Dive Brief:
- Companies rushing deployment of cloud-based collaboration services, including Microsoft Office 365, "may not be fully considering" their security configurations, according to an alert issued by the U.S. Department of Homeland Security's Cybersecurity and Infrastructure Security Agency (CISA).
- The agency offered threat mitigations for deployments, including enabling multifactor authentication (MFA) for Azure Active Directory Global Administrators, or the "equivalent" to an on-premise Domain Administrator. Microsoft customers are responsible for enabling MFA as a default setting.
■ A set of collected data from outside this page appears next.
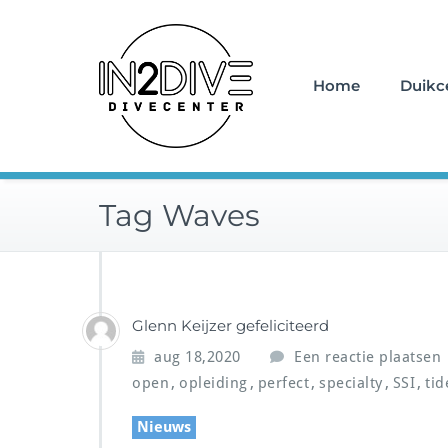
Doorgaan
Instructeurs met passie v
naar
IN2DIVE
inhoud
Home
Duikc
Tag Waves
Glenn Keijzer gefeliciteerd
aug 18,2020
Een reactie plaatsen
,
,
,
,
,
open
opleiding
perfect
specialty
SSI
tid
Nieuws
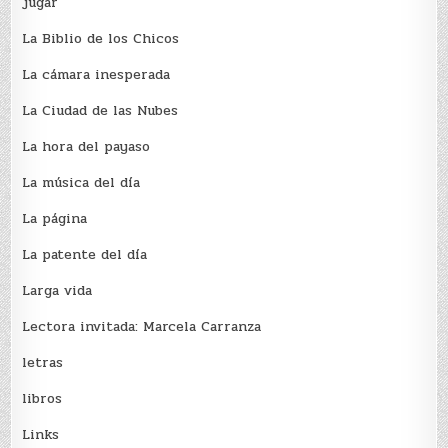
jugar
La Biblio de los Chicos
La cámara inesperada
La Ciudad de las Nubes
La hora del payaso
La música del día
La página
La patente del día
Larga vida
Lectora invitada: Marcela Carranza
letras
libros
Links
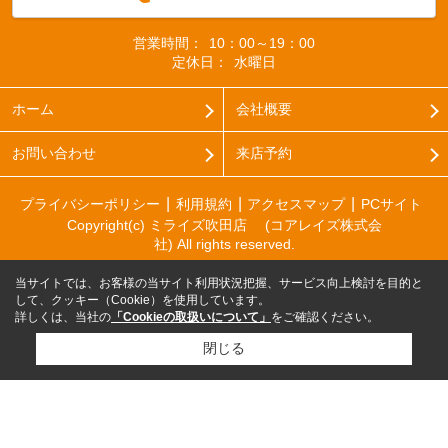
営業時間：
10：00～19：00
定休日：
水曜日
ホーム
会社概要
お問い合わせ
来店予約
プライバシーポリシー
利用規約
アクセスマップ
PCサイト
Copyright(c) ミライズ吹田店 (コアレイズ株式会
社) All rights reserved.
当サイトでは、お客様の当サイト利用状況把握、サービス向上検討を目的と
して、クッキー（Cookie）を使用しています。
詳しくは、当社の
「Cookieの取扱いについて」
をご確認ください。
閉じる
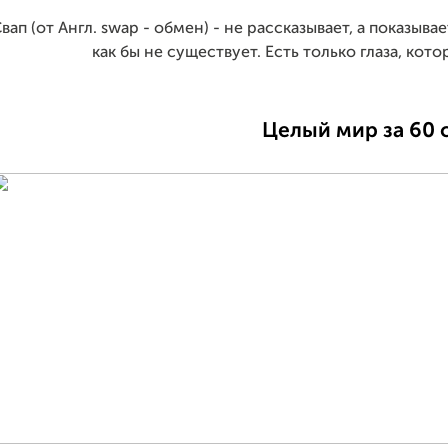
вап (от Англ. swap - обмен) - не рассказывает, а показыв
как бы не существует. Есть только глаза, к
Целый мир за 60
- The agency recommends organizations only use the Global Administrator account "when absolutely necessary" and adopt practices that include identifying user privilege. Office 365's Unified Audit Log requires enablement "before queries can run," according to CISA, because it aids in investigations if malicious activity is found.
Dive Insight:
Microsoft and other collaboration solution providers have seen massive upticks in usage in the last two months. During the company's Q3 2020 earnings, Microsoft revealed Teams had upwards of 200 million daily meeting participants and 75 million daily active users in April. In March, Teams reported 44 million daily active users.
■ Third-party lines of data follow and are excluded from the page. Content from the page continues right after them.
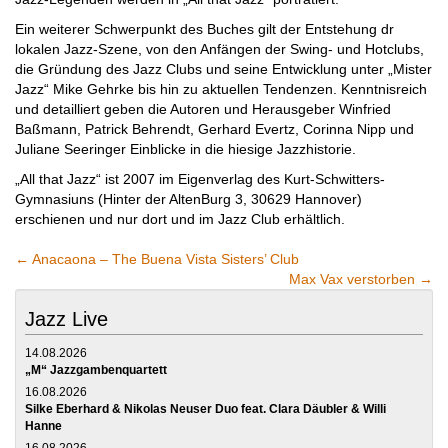
Ein weiterer Schwerpunkt des Buches gilt der Entstehung dr
lokalen Jazz-Szene, von den Anfängen der Swing- und Hotclubs,
die Gründung des Jazz Clubs und seine Entwicklung unter „Mister
Jazz“ Mike Gehrke bis hin zu aktuellen Tendenzen. Kenntnisreich
und detailliert geben die Autoren und Herausgeber Winfried
Baßmann, Patrick Behrendt, Gerhard Evertz, Corinna Nipp und
Juliane Seeringer Einblicke in die hiesige Jazzhistorie.
„All that Jazz“ ist 2007 im Eigenverlag des Kurt-Schwitters-
Gymnasiuns (Hinter der AltenBurg 3, 30629 Hannover)
erschienen und nur dort und im Jazz Club erhältlich.
←
Anacaona – The Buena Vista Sisters’ Club
Max Vax verstorben
→
Jazz Live
14.08.2026
„M“ Jazzgambenquartett
16.08.2026
Silke Eberhard & Nikolas Neuser Duo feat. Clara Däubler & Willi
Hanne
16.08.2026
But the rush to scale services or solutions is throwing up a red flag for the cybersecurity community. Because it's unknown for how much longer offices will remain closed, organizations will constantly have to answer and update these security questions:
-
How is a remote employee's identity proven?
-
What is the degree of repudiation?
-
How is a device's trustworthiness verified?
-
How is the internal network protected by an distrusted external device?
On the surface, cybersecurity leaders will likely know the answer to these questions. However, as companies onboard new personnel, or if employees use a new device, it becomes a matter of scale and keeping pace with changes.
Organizations were not given sufficient time to think through service adoption when everyone began working from home. The rush threatens an organization's existing security architecture.
If managers thought they were adopting a solution on a temporary basis, they might be blindsided when they find they can't actually rip it out later on.
CISA recognized organizations were "forced" to change how they collaborate, which led to "rapid" migrations to Microsoft Office 365 and similar. The hasty deployments could "undermine a sound O365-specific security strategy."
The near-universal work-from-home policy is challenging traditional modes of protection. With scattered employees, security intrinsically lands on endpoint protection and zero trust.
Zero trust, like the agency recommends, evaluates a user or device's privilege based on their trustworthiness. The Azure Active Directory Global Administrators have the most privilege, and ultimately carry the most risk.
Because the accounts are cloud-hosted, they are internet accessible, according to CISA. Without MFA, a bad actor could "maintain persistence as a customer migrates users to O365."